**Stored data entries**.
::::::::

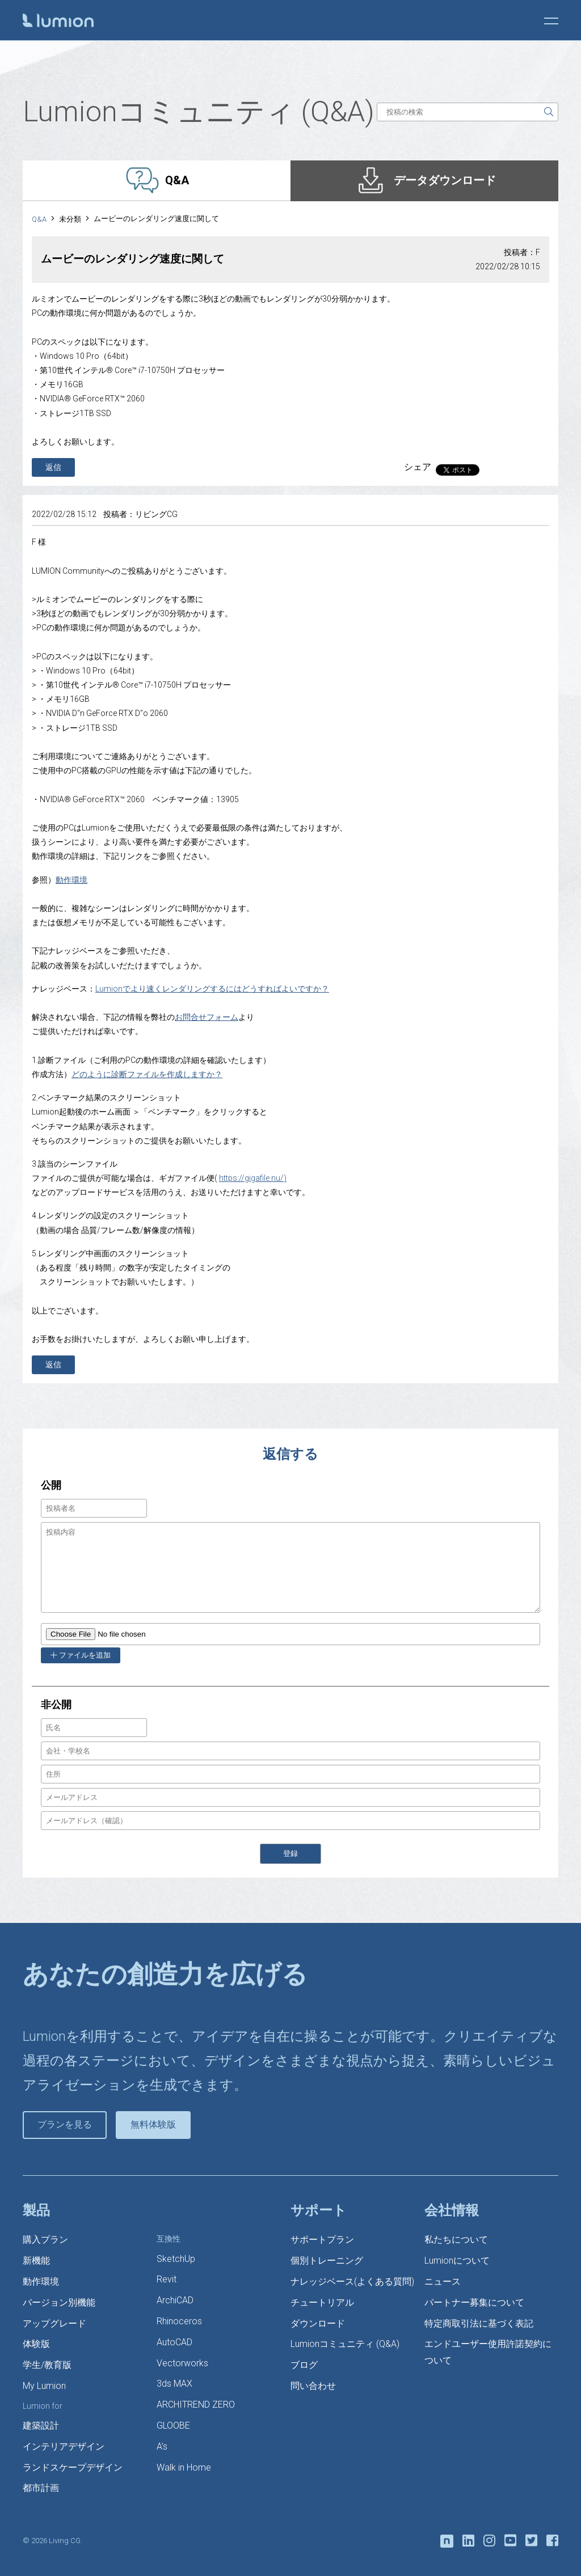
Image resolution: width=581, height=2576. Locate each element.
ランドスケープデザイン (73, 2467)
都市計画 (41, 2487)
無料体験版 (153, 2124)
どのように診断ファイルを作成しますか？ (146, 1074)
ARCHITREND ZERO (196, 2404)
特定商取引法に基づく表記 (478, 2323)
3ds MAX (174, 2383)
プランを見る (64, 2124)
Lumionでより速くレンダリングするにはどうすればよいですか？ (212, 988)
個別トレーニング (326, 2260)
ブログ (304, 2364)
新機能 (36, 2260)
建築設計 (41, 2425)
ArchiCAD (175, 2300)
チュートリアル (322, 2302)
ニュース (442, 2281)
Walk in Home (184, 2467)
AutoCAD (174, 2342)
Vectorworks (182, 2363)
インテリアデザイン (63, 2446)
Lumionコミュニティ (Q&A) (344, 2343)
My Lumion (44, 2385)
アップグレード (54, 2323)
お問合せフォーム (206, 1017)
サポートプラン (322, 2239)
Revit (166, 2279)
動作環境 (71, 879)
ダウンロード (317, 2323)
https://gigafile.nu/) (253, 1178)
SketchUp (176, 2258)
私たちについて (456, 2239)
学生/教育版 (47, 2364)
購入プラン (45, 2239)
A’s (162, 2446)
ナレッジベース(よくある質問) (352, 2281)
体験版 (36, 2343)
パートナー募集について (474, 2302)
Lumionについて (457, 2260)
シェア (417, 466)
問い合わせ (313, 2385)
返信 (53, 467)
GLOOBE (173, 2425)
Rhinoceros (179, 2321)
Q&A (39, 219)
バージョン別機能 (59, 2302)
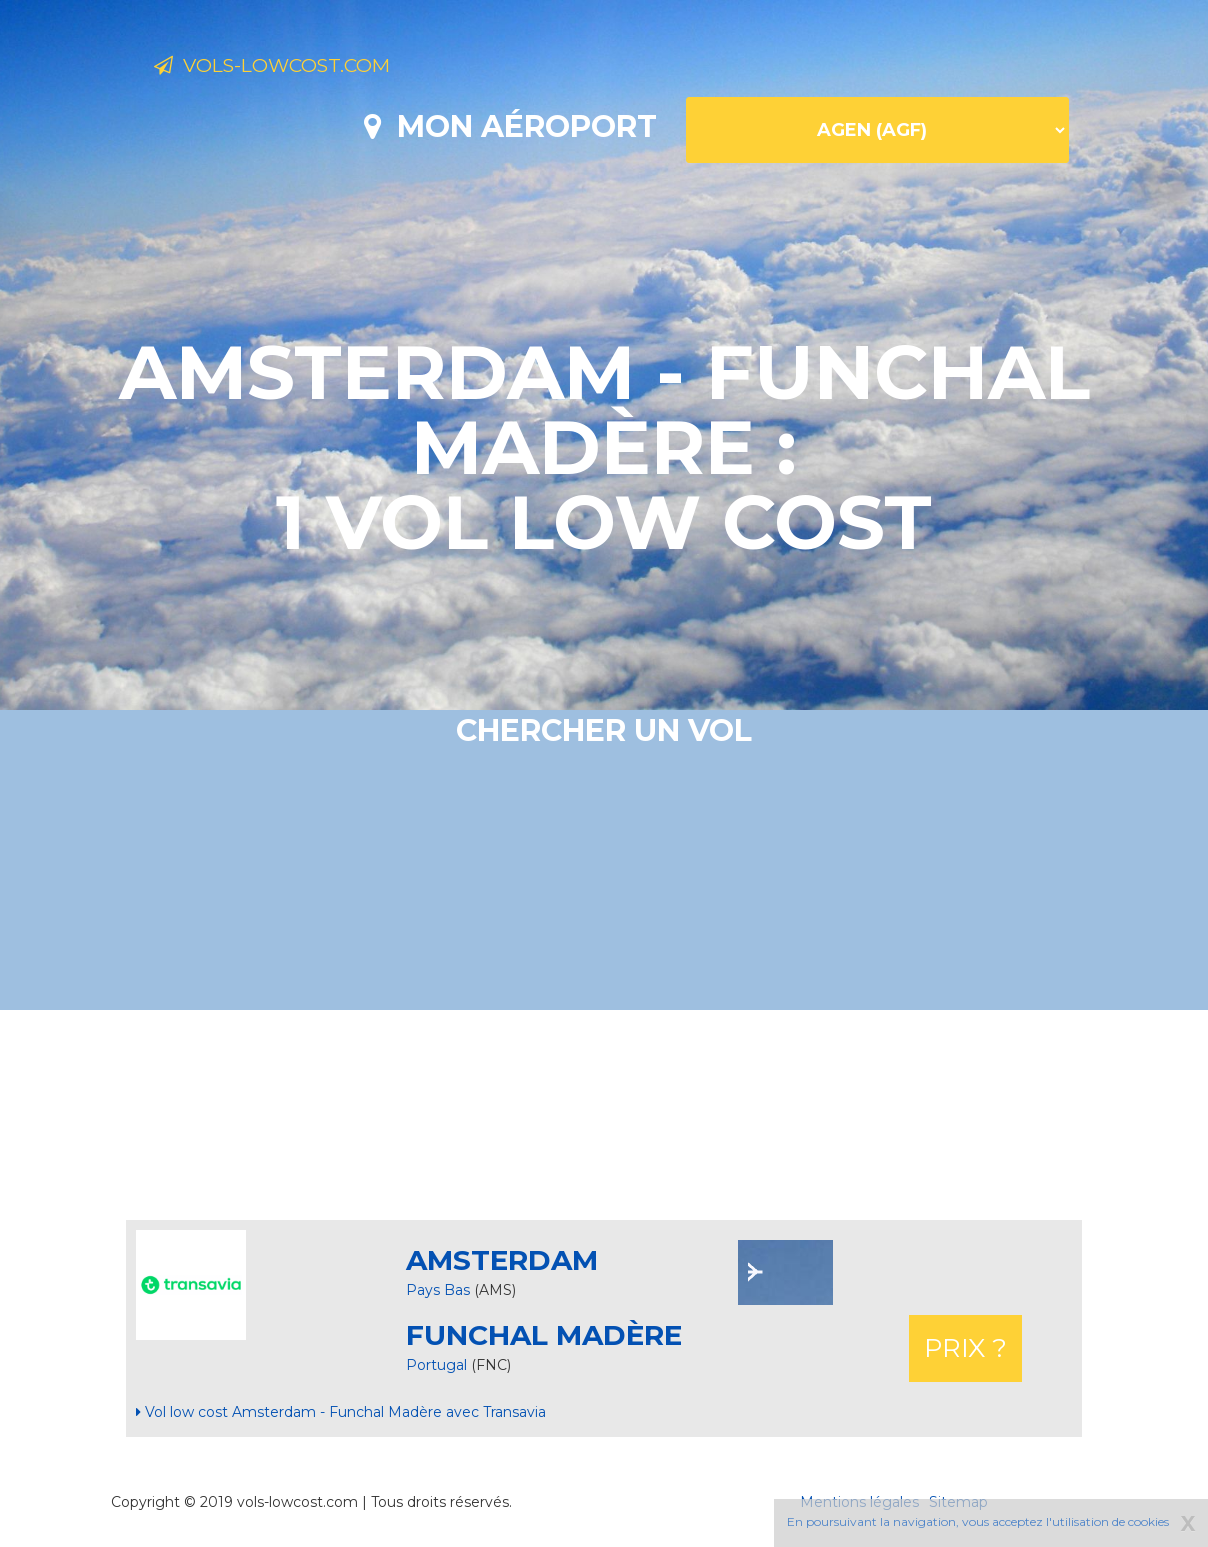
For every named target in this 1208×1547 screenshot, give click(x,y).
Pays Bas (438, 1290)
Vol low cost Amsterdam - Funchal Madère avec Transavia (341, 1412)
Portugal (438, 1365)
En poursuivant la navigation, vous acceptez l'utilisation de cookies (978, 1521)
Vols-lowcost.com (313, 68)
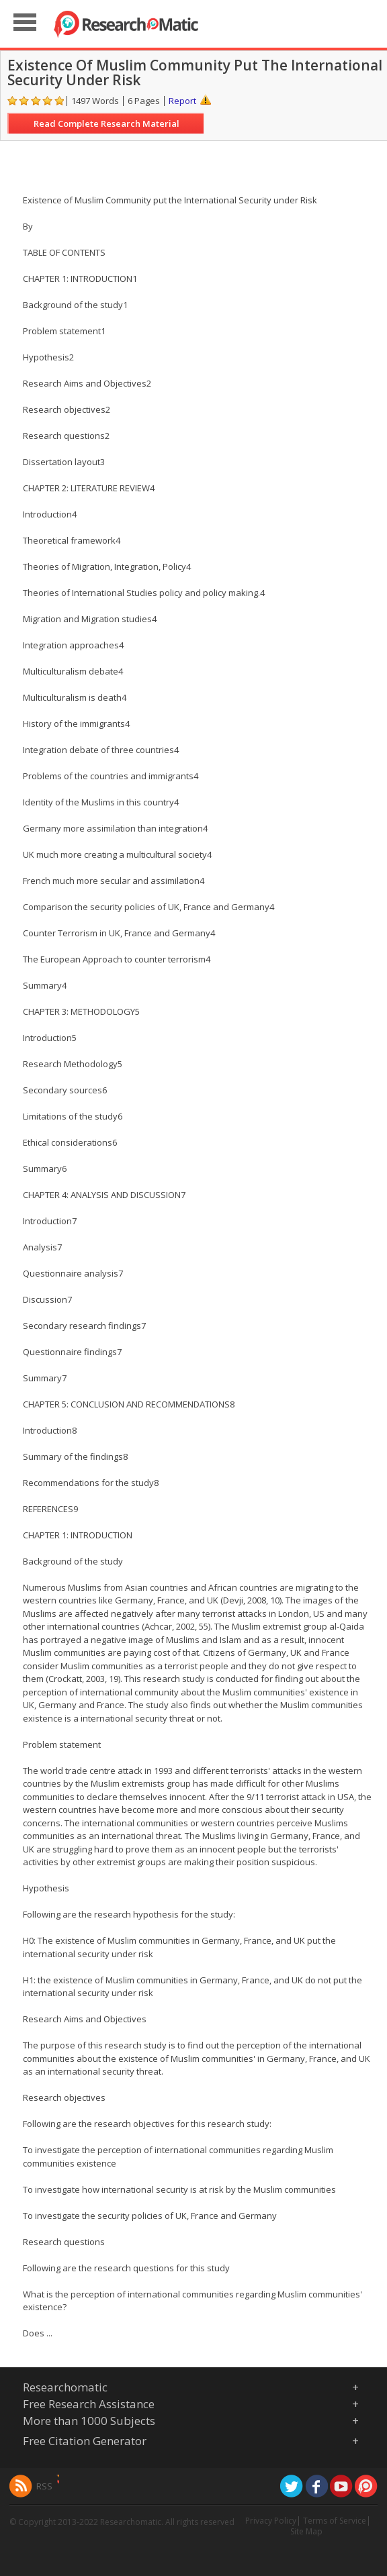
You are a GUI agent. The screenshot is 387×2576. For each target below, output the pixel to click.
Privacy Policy (270, 2520)
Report (182, 101)
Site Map (306, 2531)
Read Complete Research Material (106, 123)
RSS (44, 2486)
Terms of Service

::::::::

**Problem to work on**. Only the pictures are to be excluded; all other parts of the records above are to be given exactly.

**Answer for this exercise**.
Image resolution: width=581, height=2576. Locate each element.
ランドスケープデザイン (73, 2467)
都市計画 (41, 2487)
無料体験版 (153, 2124)
どのように診断ファイルを作成しますか？ (146, 1074)
ARCHITREND ZERO (196, 2404)
特定商取引法に基づく表記 (478, 2323)
3ds MAX (174, 2383)
プランを見る (64, 2124)
Lumionでより速くレンダリングするにはどうすればよいですか？ (212, 988)
個別トレーニング (326, 2260)
ブログ (304, 2364)
新機能 (36, 2260)
建築設計 (41, 2425)
ArchiCAD (175, 2300)
チュートリアル (322, 2302)
ニュース (442, 2281)
Walk in Home (184, 2467)
AutoCAD (174, 2342)
Vectorworks (182, 2363)
インテリアデザイン (63, 2446)
Lumionコミュニティ (Q&A) (344, 2343)
My Lumion (44, 2385)
アップグレード (54, 2323)
お問合せフォーム (206, 1017)
サポートプラン (322, 2239)
Revit (166, 2279)
動作環境 (71, 879)
ダウンロード (317, 2323)
https://gigafile.nu/) (253, 1178)
SketchUp (176, 2258)
私たちについて (456, 2239)
学生/教育版 (47, 2364)
購入プラン (45, 2239)
A’s (162, 2446)
ナレッジベース(よくある質問) (352, 2281)
体験版 (36, 2343)
パートナー募集について (474, 2302)
Lumionについて (457, 2260)
シェア (417, 466)
問い合わせ (313, 2385)
返信 (53, 467)
GLOOBE (173, 2425)
Rhinoceros (179, 2321)
Q&A (39, 219)
バージョン別機能 (59, 2302)
For every named target in this 1208×1547 screenshot, give click(x,y).
Pays Bas (438, 1290)
Vol low cost Amsterdam - Funchal Madère avec Transavia (341, 1412)
Portugal (438, 1365)
En poursuivant la navigation, vous acceptez l'utilisation de cookies (978, 1521)
Vols-lowcost.com (313, 68)
You are a GUI agent. The screenshot is 387×2576. For each target below, output the pixel to click.
Privacy Policy (270, 2520)
Report (182, 101)
Site Map (306, 2531)
Read Complete Research Material (106, 123)
RSS (44, 2486)
Terms of Service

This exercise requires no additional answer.